| Social Media rewards polarized, highly motivated points of view. This isn't a "both sides" thing, it's a human nature thing. These highly polarized posts never change anyone's minds. They only make people more motivated. It can be good to be more motivated, but the cost is driving a wedge between people who are differently motivated. So how can tech solve this? I have no idea, but people can help by having conversations with a few points in mind: 1. You can't change their mind. If your goal is to change someone's mind, you've set yourself up for failure. Facts don't change minds, yelling certainly does not. 2. You must listen. Try to hear principles that you share. Ask questions about what motivates them. 3. Speaking from shared principles and sharing personal stories can help build common ground. The problem? These things DON'T SCALE. I don't think this works except on a 1x1 or small group level. I really don't know how tech can address this. |
Many of us have been shocked at the sudden rejection of Classical Liberalism. Preference for free exchange of ideas, objectivity, debate, judging arguments without regard to who is making the argument.

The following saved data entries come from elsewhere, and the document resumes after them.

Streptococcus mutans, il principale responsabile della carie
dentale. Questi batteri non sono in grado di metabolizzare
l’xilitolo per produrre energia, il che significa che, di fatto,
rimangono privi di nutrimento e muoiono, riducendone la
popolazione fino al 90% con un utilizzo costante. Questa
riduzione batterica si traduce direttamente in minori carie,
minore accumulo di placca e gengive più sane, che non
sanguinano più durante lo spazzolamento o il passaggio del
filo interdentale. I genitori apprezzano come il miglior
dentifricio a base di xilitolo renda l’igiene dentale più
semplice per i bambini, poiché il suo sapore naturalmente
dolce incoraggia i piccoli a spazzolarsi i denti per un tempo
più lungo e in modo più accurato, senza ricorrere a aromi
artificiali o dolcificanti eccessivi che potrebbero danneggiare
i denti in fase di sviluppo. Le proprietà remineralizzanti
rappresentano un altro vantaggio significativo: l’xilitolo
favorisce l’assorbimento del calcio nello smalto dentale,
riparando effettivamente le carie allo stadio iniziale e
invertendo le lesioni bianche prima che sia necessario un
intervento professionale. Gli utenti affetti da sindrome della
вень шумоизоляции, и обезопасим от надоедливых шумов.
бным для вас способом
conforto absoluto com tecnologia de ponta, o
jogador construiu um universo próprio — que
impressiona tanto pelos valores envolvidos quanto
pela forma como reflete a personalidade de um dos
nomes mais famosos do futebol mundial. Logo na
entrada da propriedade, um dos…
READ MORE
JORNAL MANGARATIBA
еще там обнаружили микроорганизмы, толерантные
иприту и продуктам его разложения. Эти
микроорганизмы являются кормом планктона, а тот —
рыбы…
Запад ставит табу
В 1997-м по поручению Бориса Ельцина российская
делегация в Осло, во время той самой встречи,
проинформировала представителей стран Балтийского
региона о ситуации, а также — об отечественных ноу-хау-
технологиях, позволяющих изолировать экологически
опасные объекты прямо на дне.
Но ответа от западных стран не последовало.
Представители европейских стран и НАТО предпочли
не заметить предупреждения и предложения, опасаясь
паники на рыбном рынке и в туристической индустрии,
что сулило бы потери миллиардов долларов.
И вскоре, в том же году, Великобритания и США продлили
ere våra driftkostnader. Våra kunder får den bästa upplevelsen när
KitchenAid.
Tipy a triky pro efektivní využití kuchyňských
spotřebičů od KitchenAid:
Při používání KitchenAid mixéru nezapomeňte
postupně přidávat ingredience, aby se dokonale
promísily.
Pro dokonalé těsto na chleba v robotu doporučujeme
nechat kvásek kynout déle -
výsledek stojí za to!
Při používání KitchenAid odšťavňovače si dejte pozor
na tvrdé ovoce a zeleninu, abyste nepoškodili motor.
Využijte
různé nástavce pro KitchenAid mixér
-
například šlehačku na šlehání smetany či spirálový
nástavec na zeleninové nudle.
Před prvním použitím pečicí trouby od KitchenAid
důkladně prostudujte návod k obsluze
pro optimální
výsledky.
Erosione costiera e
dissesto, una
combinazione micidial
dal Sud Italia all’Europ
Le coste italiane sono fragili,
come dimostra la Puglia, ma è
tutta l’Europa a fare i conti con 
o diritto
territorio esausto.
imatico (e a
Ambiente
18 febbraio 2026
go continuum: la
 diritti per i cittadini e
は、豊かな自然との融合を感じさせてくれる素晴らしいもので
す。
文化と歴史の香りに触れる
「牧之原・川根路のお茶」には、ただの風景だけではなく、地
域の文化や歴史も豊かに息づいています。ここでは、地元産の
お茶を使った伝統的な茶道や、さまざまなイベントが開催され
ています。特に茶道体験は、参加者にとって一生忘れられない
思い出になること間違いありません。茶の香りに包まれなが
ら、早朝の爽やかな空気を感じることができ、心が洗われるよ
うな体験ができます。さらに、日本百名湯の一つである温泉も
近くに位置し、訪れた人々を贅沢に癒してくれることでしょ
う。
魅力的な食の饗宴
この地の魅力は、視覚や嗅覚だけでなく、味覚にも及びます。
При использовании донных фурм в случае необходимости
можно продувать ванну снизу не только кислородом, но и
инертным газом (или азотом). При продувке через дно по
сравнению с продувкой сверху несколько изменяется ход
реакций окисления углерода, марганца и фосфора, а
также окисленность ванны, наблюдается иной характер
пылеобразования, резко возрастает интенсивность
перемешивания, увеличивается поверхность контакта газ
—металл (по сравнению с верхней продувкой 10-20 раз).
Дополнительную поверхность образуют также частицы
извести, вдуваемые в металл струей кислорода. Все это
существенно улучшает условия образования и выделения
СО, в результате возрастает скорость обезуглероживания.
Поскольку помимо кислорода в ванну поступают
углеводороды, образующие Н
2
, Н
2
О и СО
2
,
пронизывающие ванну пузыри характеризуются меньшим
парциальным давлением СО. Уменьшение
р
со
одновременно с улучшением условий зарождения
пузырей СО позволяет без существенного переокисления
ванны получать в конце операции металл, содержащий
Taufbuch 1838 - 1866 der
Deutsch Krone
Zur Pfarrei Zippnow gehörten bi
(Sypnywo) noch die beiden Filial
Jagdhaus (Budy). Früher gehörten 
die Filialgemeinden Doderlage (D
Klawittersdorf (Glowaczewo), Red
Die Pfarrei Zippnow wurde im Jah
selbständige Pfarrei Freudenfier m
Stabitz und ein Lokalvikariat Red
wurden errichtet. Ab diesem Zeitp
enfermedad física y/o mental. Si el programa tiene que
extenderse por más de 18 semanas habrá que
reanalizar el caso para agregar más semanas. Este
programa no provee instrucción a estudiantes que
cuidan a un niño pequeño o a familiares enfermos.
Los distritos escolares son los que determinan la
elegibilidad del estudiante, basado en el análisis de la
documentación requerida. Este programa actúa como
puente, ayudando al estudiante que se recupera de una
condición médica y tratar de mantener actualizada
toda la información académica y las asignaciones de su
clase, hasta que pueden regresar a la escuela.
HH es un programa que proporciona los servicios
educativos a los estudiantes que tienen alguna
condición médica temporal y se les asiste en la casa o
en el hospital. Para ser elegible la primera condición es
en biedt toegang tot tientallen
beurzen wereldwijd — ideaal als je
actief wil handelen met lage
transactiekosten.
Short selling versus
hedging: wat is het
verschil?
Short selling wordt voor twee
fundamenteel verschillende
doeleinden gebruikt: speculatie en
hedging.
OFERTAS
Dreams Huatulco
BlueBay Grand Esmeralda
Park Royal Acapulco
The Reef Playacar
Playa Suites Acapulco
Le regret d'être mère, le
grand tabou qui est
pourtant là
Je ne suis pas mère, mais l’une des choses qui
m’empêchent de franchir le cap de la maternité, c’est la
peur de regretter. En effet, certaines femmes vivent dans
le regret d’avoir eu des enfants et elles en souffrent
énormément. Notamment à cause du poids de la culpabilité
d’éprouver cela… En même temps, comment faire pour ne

I think those of us who were engaged in that intellectual world, never realized that most people are not invested in these values. So now that everyone has the capability to broadcast their ideas to the entire world, and consume ideas from anywhere in the world, the marketplace of ideas reflect the tribalism that was already there, but not as evident because "The Elite" controlled the discourse in the past.
Trump of course understood all of this intuitively. He almost exclusively debates people, not ideas, and many people responded positively and enthusiastically to that style of discourse.